If they bought their home under a "Contract for Deed" instead of a "Deed of Trust," being late with just one mortgage payment or failing to adhere to the "terms" of the contract could mean that they forfeited their home. In some cases, the statute required only 15 days to cure any issues. An expedited foreclosure process revoked any claim to the property. Since the title was never transferred to them, the title holder was required to maintain insurance. If the title-holder did not do so (even if the homeowner was paying towards it), there were no funds available to rebuild the homeowner's life. Any money the homeowners put towards building equity in the home was also forfeit.
Their situation caused such outrage that the Texas Legislature took it up during the next session and passed Senate Bill 198, which Governor Perry signed into law on June 13, 2001. It gave homeowners a 60 day window to cure any defaults, required greater transparency prior to purchase, required insurance for the home, and required a check list of assurances that the home had no outstanding liens and was in working order.
In 2005, the Texas State Legislature passed HB 1823, which allowed people with a Contract for Deed to refinance their mortgage and convert the Contract for Deed to a Deed of Trust. They were then able to get out from under the terms of the contract, transfer title to their name, and assume full responsibility for their property and their lives. There were a number of steps homeowners had to take to comply with the law, and they were obviously responsible to pay the mortgage, but it gave homeowners greater power over their property.
ACORN, which supported HB 1823, praised the Legislature and Governor Perry for passing it.
Another thing most non-Texans don't understand is how holding title to the property impacts a homeowner.
In Texas, when you buy a home, you buy two separate estates: the surface estate (the home, the yard, any sheds, garages, etc.) and the mineral estate. The mineral estate is separate from the surface estate, and can be reserved (not transferred with the surface estate). The mineral estate can be divided, like any other real property, and bequeathed to heirs. Most important of all, in Texas the mineral estate is superior to the surface estate. Whoever controls the minerals has the right to come onto the surface and do what they need to (within reason) to access the minerals.
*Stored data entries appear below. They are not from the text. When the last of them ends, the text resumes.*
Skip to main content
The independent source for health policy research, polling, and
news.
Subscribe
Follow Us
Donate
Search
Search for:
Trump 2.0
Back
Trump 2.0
In 2006 through 2008, a substantial wave of mineral rights leasing occurred in the Dallas/Fort Worth area. Residents discovered that they were sitting on top of the Barnett Shale, one of the largest deposits of natural gas in the country. Advances in horizontal drilling now made this gas accessible, even in heavily populated suburban areas.
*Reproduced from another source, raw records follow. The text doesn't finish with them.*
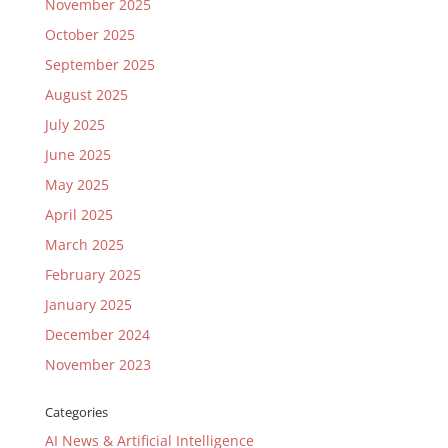
November 2025
October 2025
September 2025
August 2025
July 2025
June 2025
May 2025
April 2025
March 2025
February 2025
January 2025
December 2024
November 2023
Categories
AI News & Artificial Intelligence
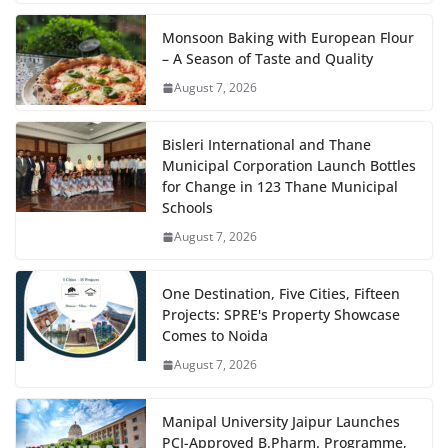
Monsoon Baking with European Flour
– A Season of Taste and Quality
August 7, 2026
Bisleri International and Thane
Municipal Corporation Launch Bottles
for Change in 123 Thane Municipal
Schools
August 7, 2026
One Destination, Five Cities, Fifteen
Projects: SPRE's Property Showcase
Comes to Noida
August 7, 2026
Manipal University Jaipur Launches
PCI-Approved B.Pharm. Programme,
For those homeowners under a Contract for Deed, they had no rights when it came to negotiating the minerals under their own home. The landman would simply contact the title holder, not the homeowner (even if they were only 5 payments away from paying off the contract). Homeowners who purchased under a Deed of Trust, or converted to a Deed of Trust, and had the minerals transferred to them were able to protect their entire bundle of rights as well as their surface estate. If they leased their minerals, they got the signing bonus and any royalty checks.
So when folks go around bashing Governor Perry for signing these bills just because ACORN supported one of them, it tells me they are all hat, no cattle, and a person to be pitied. They are obviously not a Texan.
Linda Prussen-Razzano is a long-time contributor to Enter Stage Right and a number of other online magazines.